Investments from DCH Are an Opportunity for Kasta: What We Know About the Deal

On the first day of May, it was revealed that the Antimonopoly Committee of Ukraine had granted permission for the DCH holding, owned by Ukrainian entrepreneur Oleksandr Yaroslavsky, to acquire a stake in Andriy Logvin’s Ukrainian marketplace, Kasta. The deal, long considered an open secret, has been in the works since 2024, when both sides agreed to cooperate and began working together. But why is this deal important for both Kasta and DCH?

Kasta’s Business

Market participants — from retailers to investment bankers — are unanimous: the deal with DCH is crucial for Kasta. Logvin openly admits that the full-scale invasion placed the company in an extremely difficult position, pushing it to the brink of closure. «In August 2022, I was already writing a farewell letter to my employees,» he says.

Restarting operations was difficult, and compared to 2021, Kasta’s performance declined throughout the subsequent years of war.

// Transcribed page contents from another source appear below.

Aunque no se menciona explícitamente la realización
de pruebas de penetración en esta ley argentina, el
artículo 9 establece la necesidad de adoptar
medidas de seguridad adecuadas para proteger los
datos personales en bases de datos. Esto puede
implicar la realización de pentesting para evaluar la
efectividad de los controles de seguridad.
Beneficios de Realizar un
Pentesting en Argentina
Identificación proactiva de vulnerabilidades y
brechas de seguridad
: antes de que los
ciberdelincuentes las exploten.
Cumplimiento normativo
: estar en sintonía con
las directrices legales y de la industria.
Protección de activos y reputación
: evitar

According to Logvin, the downward trend reversed in 2024 — and that’s when Yaroslavsky and DCH entered the picture.

«The arrival of DCH gave the company a new lease on life, and Kasta began growing again thanks to a strong partner with capital,» says a source from Scroll.media who requested anonymity due to their involvement in a business area related to Kasta.

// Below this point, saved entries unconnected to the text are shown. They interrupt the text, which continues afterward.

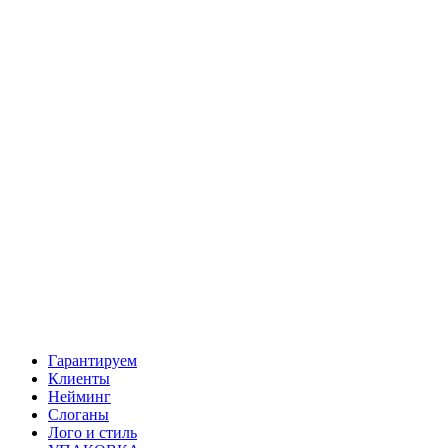
Гарантируем
Клиенты
Нейминг
Слоганы
Лого и стиль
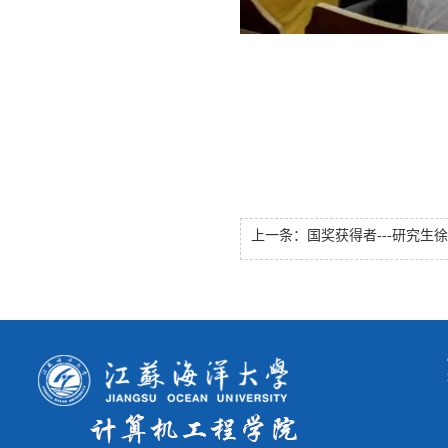
上一条：
国奖获得者---研究生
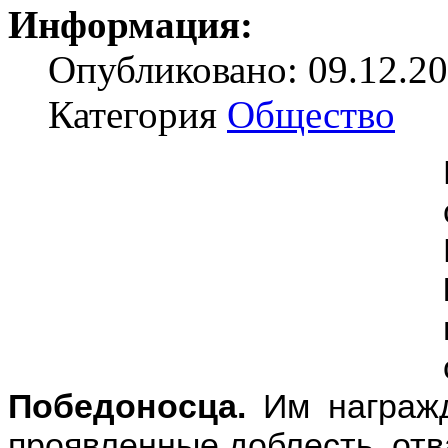
Информация:
Опубликовано: 09.12.20
Категория
Общество
Победоносца.
Им награж
проявленные доблесть, отва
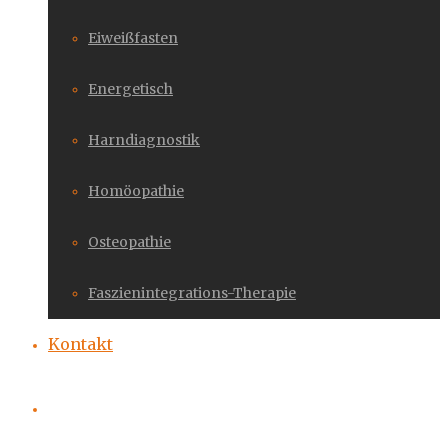
Eiweißfasten
Energetisch
Harndiagnostik
Homöopathie
Osteopathie
Faszienintegrations-Therapie
Kontakt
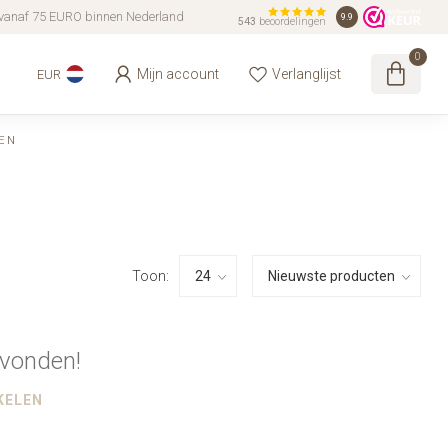
vanaf 75 EURO binnen Nederland
9.9
543
beoordelingen
0
Mijn account
Verlanglijst
EUR
EN
Toon:
vonden!
KELEN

DCH did not respond to a request for comment on the partnership.

One insider notes that DCH didn’t just invest — it committed to a long-term partnership with Kasta. «We were talking about impressive figures: tens of millions to be invested in the company over the next few years,» says an investment banker who also asked to remain anonymous.

This level of investment may sound high until you compare it to the competition. Logvin points out that foreign players like Sinsay and Temu spend millions of euros monthly on advertising in Ukraine. Another ongoing issue is the ability to avoid VAT on goods worth up to €150.

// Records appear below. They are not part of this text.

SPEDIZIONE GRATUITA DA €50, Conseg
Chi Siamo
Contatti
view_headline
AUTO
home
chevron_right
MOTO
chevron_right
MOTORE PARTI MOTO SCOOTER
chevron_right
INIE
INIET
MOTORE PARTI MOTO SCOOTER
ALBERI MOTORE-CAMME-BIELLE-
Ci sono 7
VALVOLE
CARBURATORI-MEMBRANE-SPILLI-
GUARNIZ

Meanwhile, Kasta, primarily associated with fashion commerce, faces another challenge: it appears that Shein has entered the Ukrainian market. This Chinese ultra-fast fashion giant has already disrupted Inditex (the group behind Zara and others) globally and is known for massive marketing budgets — similar to Temu.

Comparison of Kasta and Sinsay traffic. According to sources, it was at the end of 2024 that DCH and Kasta started cooperation.

In this context, DCH’s significant investment is a strategic move. Kasta has also proven it can compete: according to Promodo’s reports in 2024 and 2025, the company’s app ranked among the top downloads among Ukrainian users.

Value of the Deal

No one in the market is ready to say how much the deal was worth.

«Fashion commerce and e-commerce in general is no longer an easy industry to break into — or, in Kasta’s case, to return to. We’re observing a broad downward trend, including due to population decline and the overall economic situation in Ukraine. Many players simply don’t know what to do; some grow only as others shrink or vanish. So how much could a company like Kasta really be worth in a market like this, especially after the hardships it has faced since the full-scale invasion?» a source comments.

Indeed, the fashion sector is facing tough times: average order values — both in hryvnias and in dollars — declined throughout 2024. At the same time, competition from Temu, the Answer group, and Sinsay remains intense, and advertising is becoming increasingly expensive. On the upside, the number of people buying clothing online is growing. Logvin has repeatedly said he wants to earn through volume — and this trend works in his favor.

Another reason the deal is hard to evaluate is Dragon Capital. This is another of the market’s «open secrets,» where everyone seems to have their own version of the truth. Some say the investment firm was only a creditor, while others — including some company employees — claim Kasta actually belonged to them. When asked about the relationship between Dragon Capital and Kasta, a representative of the investment firm said that the full-scale invasion had changed the situation, but «as of 2024, the cooperation ended by mutual agreement, with no outstanding claims.»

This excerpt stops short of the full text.